The Transcript: What does it mean to you to be representing Ohio Wesleyan as an All-American athlete?
Cara DeAngelis: It means a lot to represent OWU as an All-American athlete. We are more of an outdoor-based program and so typically we do not have a lot of athletes to represent OWU at the indoor national meet. It was an honor to be able to do so.
In addition, OWU has never had someone on the women’s team place as high as second place at an indoor national meet, which makes it even more special to be the first to do so (at least I think that’s the case).
Plus, this was the first year they ran the 3k (3,000-meter race) at the national meet. When I left nationals, I wanted people from other schools to know Ohio Wesleyan’s name.
T: What goals did you set on the way to this honor? Was being an All-American one of those goals?
Matt Hunter: When I came to OWU as a freshman, I set a goal to be an All-American. I had other goals along the way, but I was always focused on this one goal. And it feels great after working for two and a half years towards one goal to finally achieve it.
T: How have Head Coach Kris Boey and the OWU track staff helped you develop?
CD: All the coaches have helped me a lot, but Matt Wackerly is my main coach. He plans all of my workouts and modifies them when I need to change things up. I trust him completely to help me achieve my goals.
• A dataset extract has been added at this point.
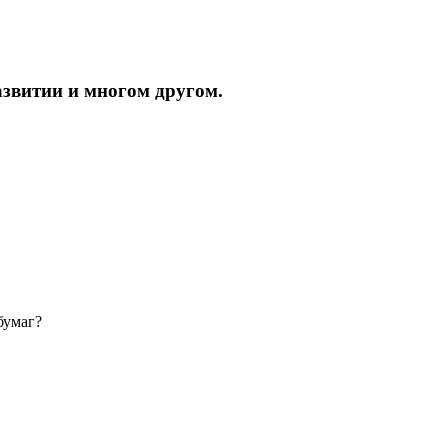
азвитии и многом другом.
бумаг?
Honestly though, it’s not just the coaches that have helped me develop. My parents have played a huge part as to who I am as a runner today. The Tom (Josefowicz), the trainer, and Dr. (Jason) Diehl here helped keep me in one piece during cross-country and continue to help me do so.
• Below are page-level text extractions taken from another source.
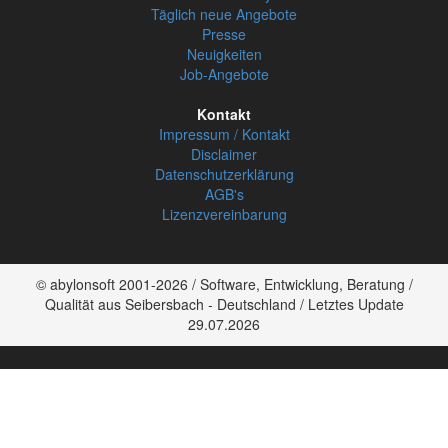
Täglich neue Angebote
Presse
Neuigkeiten
Job-Angebote
Kontakt
Impressum / Kontakt
Disclaimer
Datenschutzerklärung
AGB's
Lizenzvereinbarung
© abylonsoft 2001-2026 / Software, Entwicklung, Beratung /
Qualität aus Seibersbach - Deutschland / Letztes Update
29.07.2026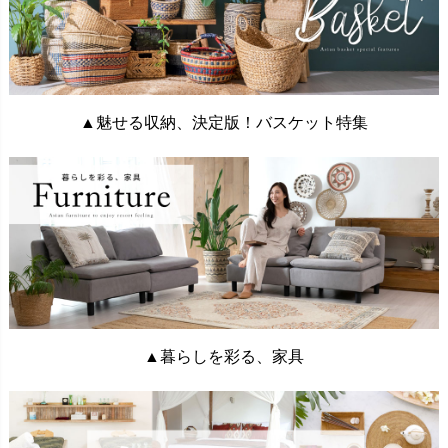
▲魅せる収納、決定版！バスケット特集
▲暮らしを彩る、家具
My boyfriend, Nathan Kafity, has helped me immensely with staying positive. As a distance runner, the race is pretty much 80 percent mental, and so even though I have a coach to get me physically fit, none of that matters much if I am not there mentally, so he has helped me a ton.
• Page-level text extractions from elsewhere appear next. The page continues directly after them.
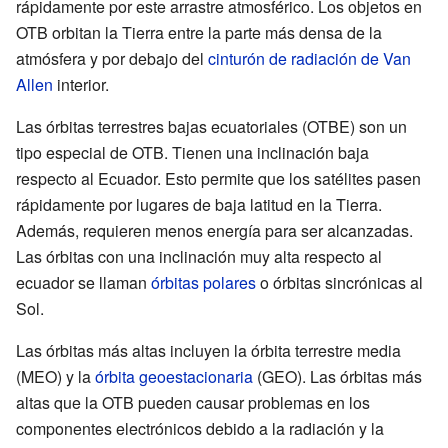
rápidamente por este arrastre atmosférico. Los objetos en
OTB orbitan la Tierra entre la parte más densa de la
atmósfera y por debajo del
cinturón de radiación de Van
Allen
interior.
Las órbitas terrestres bajas ecuatoriales (OTBE) son un
tipo especial de OTB. Tienen una inclinación baja
respecto al Ecuador. Esto permite que los satélites pasen
rápidamente por lugares de baja latitud en la Tierra.
Además, requieren menos energía para ser alcanzadas.
Las órbitas con una inclinación muy alta respecto al
ecuador se llaman
órbitas polares
o órbitas sincrónicas al
Sol.
Las órbitas más altas incluyen la órbita terrestre media
(MEO) y la
órbita geoestacionaria
(GEO). Las órbitas más
altas que la OTB pueden causar problemas en los
componentes electrónicos debido a la radiación y la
My teammates also have been very supportive of my goals and we help each other stay motivated and get through the rough days.
T: How do you plan on transitioning successfully to outdoor season?
MH: The transition to the outdoor season has already begun. Indoor nationals was over on Saturday, and on Sunday I started to get my body ready for the decathlon. The key for me is to be consistent with my training, and to be patient as we move towards the outdoor national meet.
How much more competitive is the National Championship meet than, say, the NCAC Championship meet?
CD: Exponentially more competitive. Nationals is Conference on steroids — a lot of steroids. The national level is the best athletes from (Division) III from all over the country, whereas conference was just from a small selection of schools belonging to the NCAC.
T: Were you expecting to have the best 60-meter time at the NCAA championships?
MH: The Monday before the meet I pulled my groin, and wasn’t sure if I was even going to be able to compete. The whole week all I did was rehab and didn’t even try to run until the day before. I knew that if I had been totally healthy then I was undoubtedly the fastest in the field, but to be honest I wasn’t even sure if I was going to be able to finish the race. With all that stress, finishing in first place—and with a new personal record—was a huge thrill.
I bet most of my teammates could guess that over the last two and a half years my goal was to be an All-American, and I bet that most of them could guess what my goal is going forward. That being said, I am a firm believer that you should have big goals, and keep them to yourself. If you want to know, you’re just going to have to wait and see what I do!
T: Being a senior, how happy are you to have had such a great final indoor season?
CD: I’m not happy. Just kidding. Of course I’m happy! Indoor Nationals was really just a bonus I wasn’t expecting to get since we focus on outdoor track. My training for indoor is not nearly as tough as what I will be doing for outdoor training. The focus now is staying healthy for outdoor nationals, especially since we are hosting it. I want nothing more than to be able to represent OWU on my own track.